Ministre de l’Économie, 25 juillet 2003, n° ECOC0300439Y

MINISTRE DE L’ÉCONOMIE

Lettre

PARTIES

Demandeur :

MINISTRE DE L'ECONOMIE

Défendeur :

Conseil du groupe PeopleSoft

Ministre de l’Économie n° ECOC0300439Y

25 juillet 2003

MINISTRE DE L'ECONOMIE, DES FINANCES ET DE L'INDUSTRIE

Maître,

Par dépôt d'un dossier dont il a été accusé réception le 26 juin 2003, vous avez notifié l'offre publique d'échange et d'achat sur le groupe américain JD Edwards & Company (ci-après " JD Edwards ") lancée par le groupe américain PeopleSoft Inc. (ci-après " PeopleSoft "). A la suite de son offre, PeopleSoft est parvenu à acquérir, le 18 juillet 2003, 110 millions d'actions JD Edwards, soit 88 % de son capital.

I. - Les parties et l'opération

PeopleSoft, groupe américain coté basé dans l'Etat du Delaware, conçoit, développe et commercialise des logiciels et progiciels de gestion à destination des moyennes et grandes entreprises. PeopleSoft fournit également à ses clients des services informatiques associés à l'installation et au développement des logiciels et progiciels. En France, PeopleSoft est actif au travers de sa filiale PeopleSoft France, créée en 1993.

En 2002, PeopleSoft a réalisé un chiffre d'affaires consolidé avoisinant 1 860 millions d'euros, dont environ 265 millions réalisés auprès de clients situés dans l'Union européenne. En France, le chiffre d'affaires réalisé par PeopleSoft sur la période considérée s'élève à 98,2 millions d'euros.

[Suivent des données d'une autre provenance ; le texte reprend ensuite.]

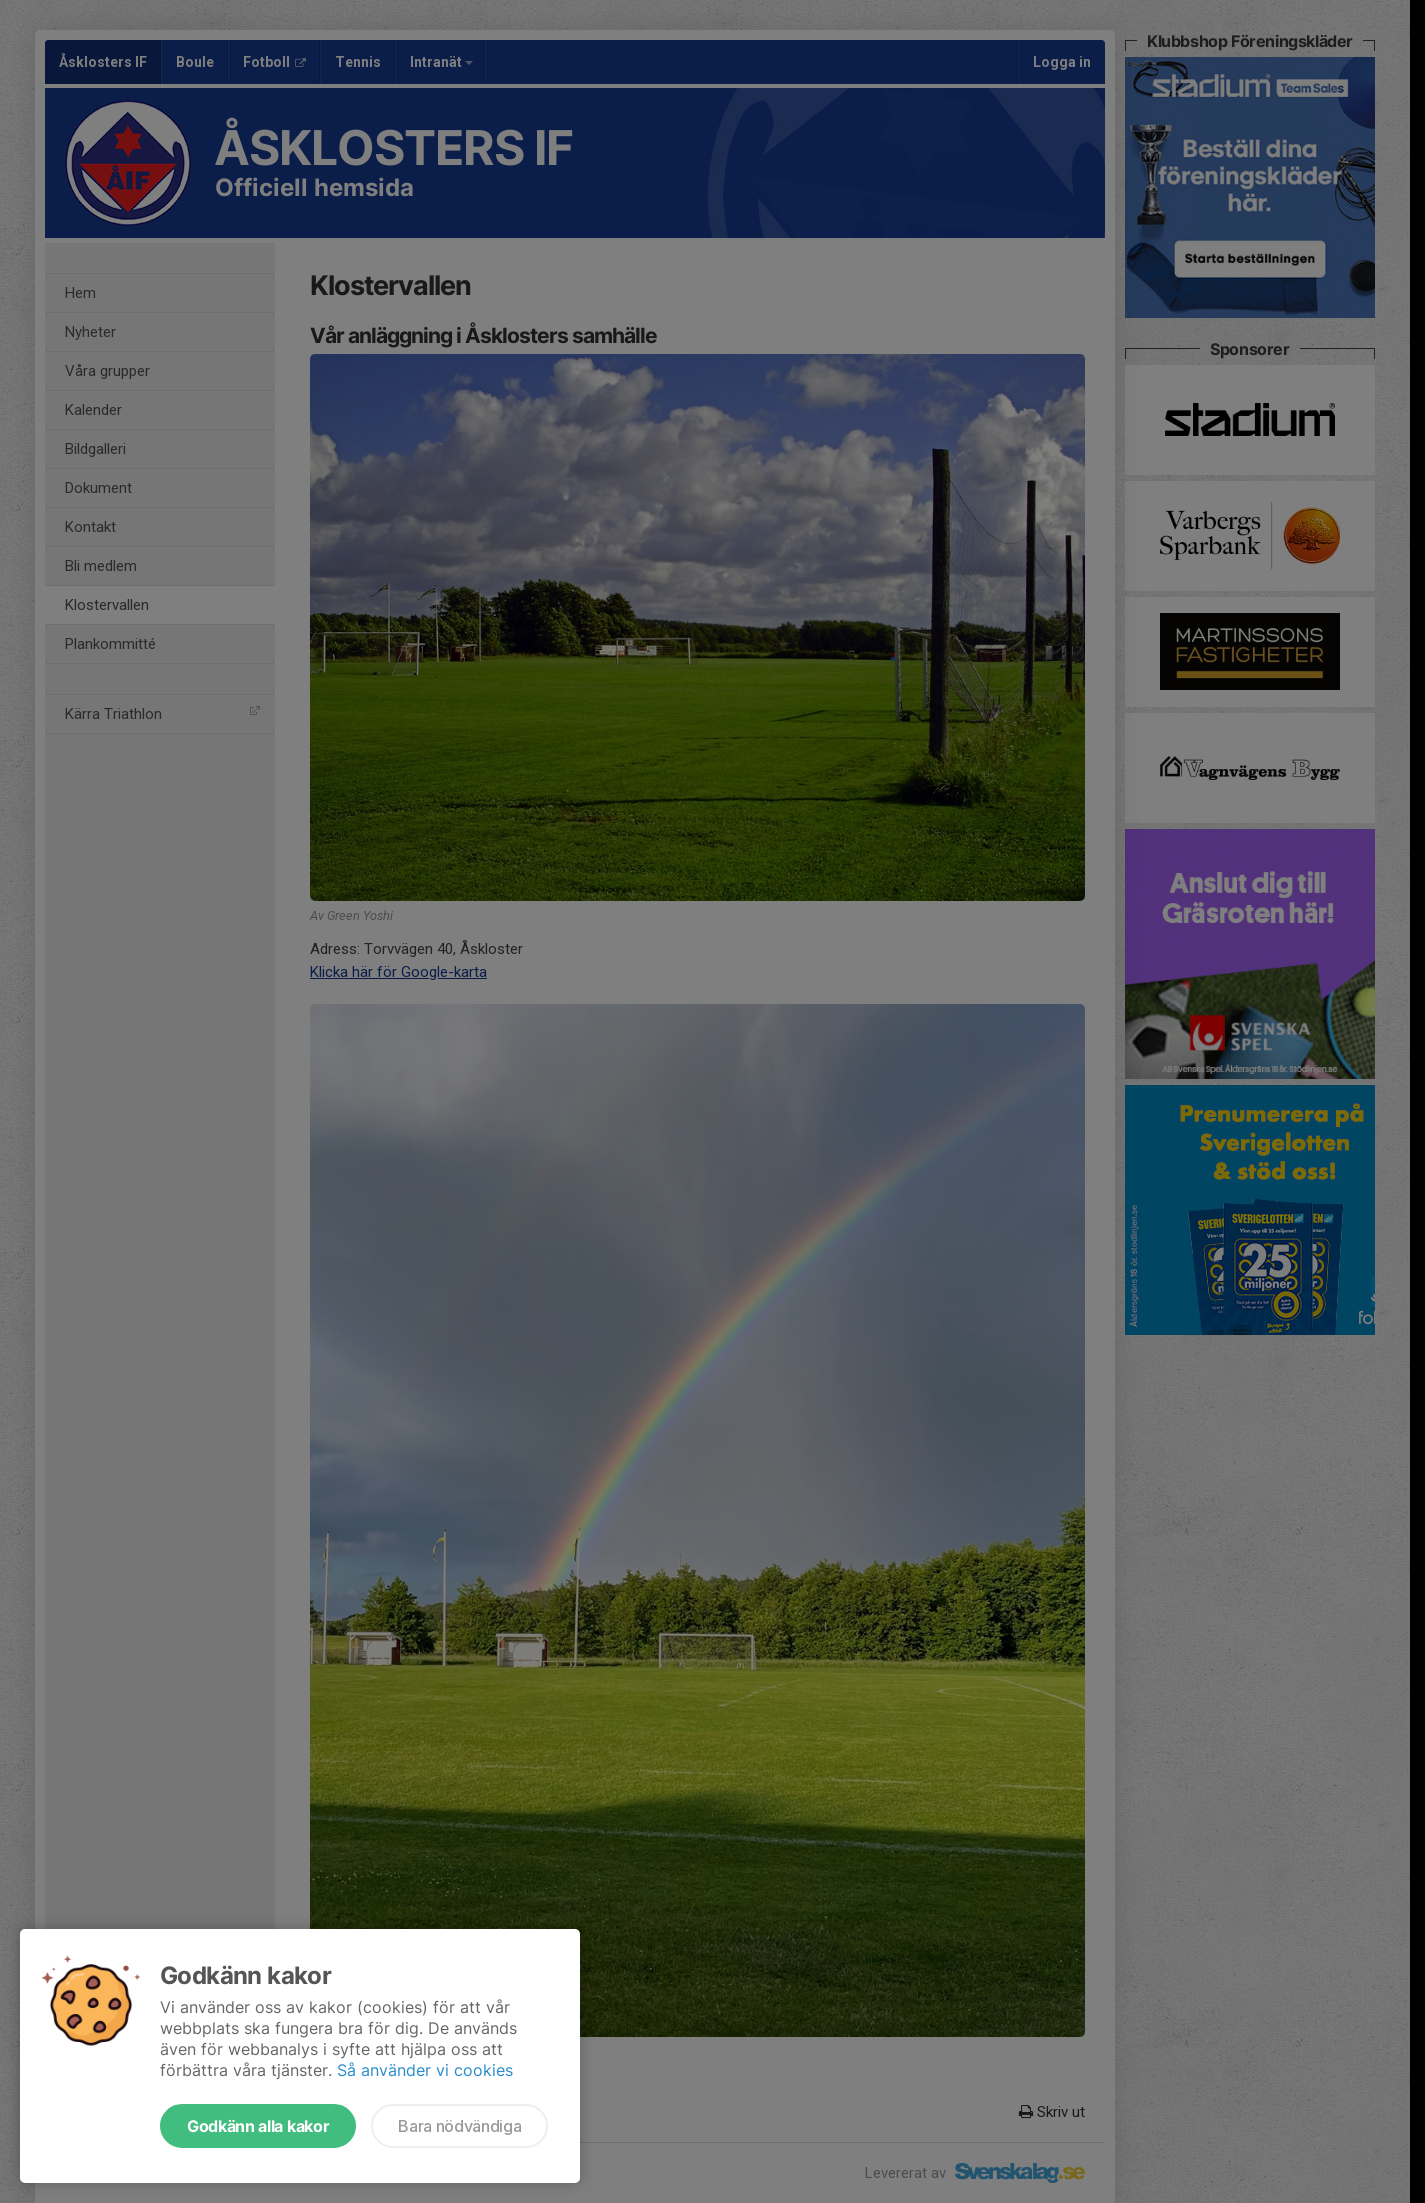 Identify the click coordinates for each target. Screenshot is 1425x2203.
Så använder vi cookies (425, 2070)
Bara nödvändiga (459, 2126)
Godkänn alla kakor (258, 2126) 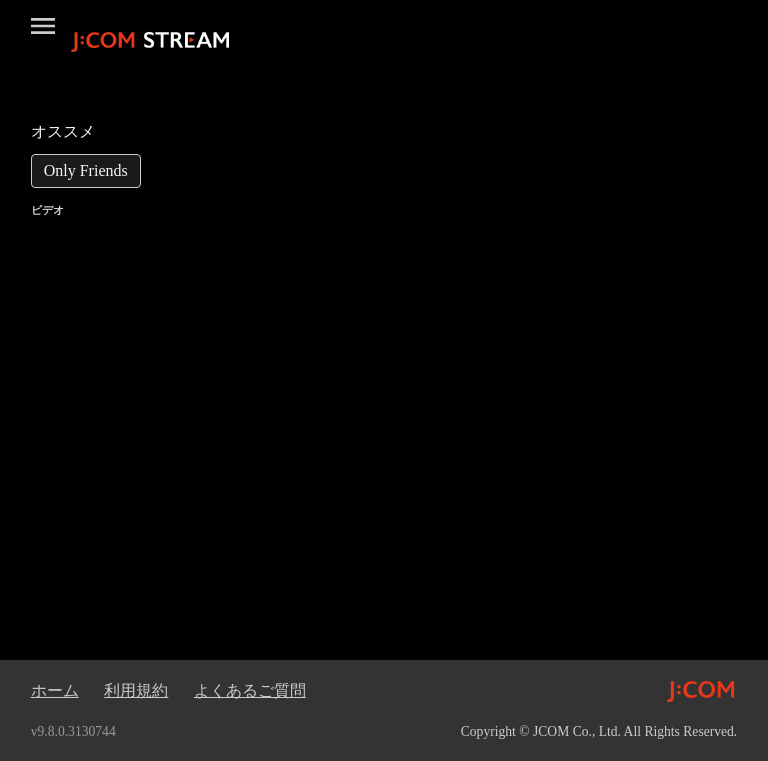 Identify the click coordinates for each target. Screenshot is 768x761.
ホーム (55, 690)
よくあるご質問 (250, 690)
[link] (86, 171)
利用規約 (136, 690) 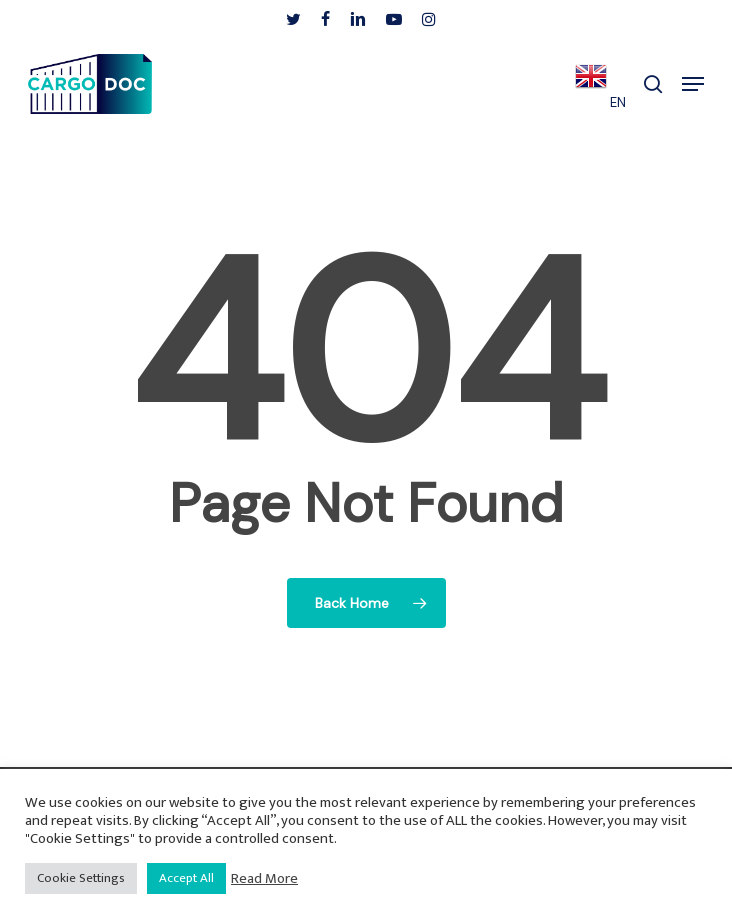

JD Edwards, groupe américain coté basé dans l'Etat du Colorado, développe et commercialise des progiciels de gestion et fournit des services liés à la vente de ses produits. A l'instar de ceux commercialisés par PeopleSoft, les logiciels et progiciels de JD Edwards permettent aux clients d'optimiser divers aspects de leurs activités, depuis la gestion des relations avec les fournisseurs, les salariés et les clients, jusqu'à la réalisation d'opérations et l'analyse de l'information interne.

Les ventes de JD Edwards ont généré en 2002 un chiffre d'affaires de 919 millions d'euros, dont 190 millions réalisés au niveau communautaire et 32,4 millions réalisés en France.

A la suite de son offre publique d'échange et d'achat lancée le 18 juin 2003, PeopleSoft détient le contrôle exclusif de JD Edwards. L'opération constitue donc une concentration économique au sens de l'article L. 430-1 du Code de commerce.

Au regard des chiffres d'affaires précités, il apparaît que les seuils communautaires ne sont pas franchis, mais qu'en revanche les seuils de chiffres d'affaires tels qu'énoncés à l'article L. 430-2 du Code de commerce sont quant à eux franchis. L'opération projetée entre donc dans le champ d'application des articles L. 430-3 et suivants du Code de commerce.

Par ailleurs, l'acquisition de JD Edwards par PeopleSoft a fait l'objet d'une notification aux Etats-Unis ; l'opération y a été autorisée le 15 juillet 2003.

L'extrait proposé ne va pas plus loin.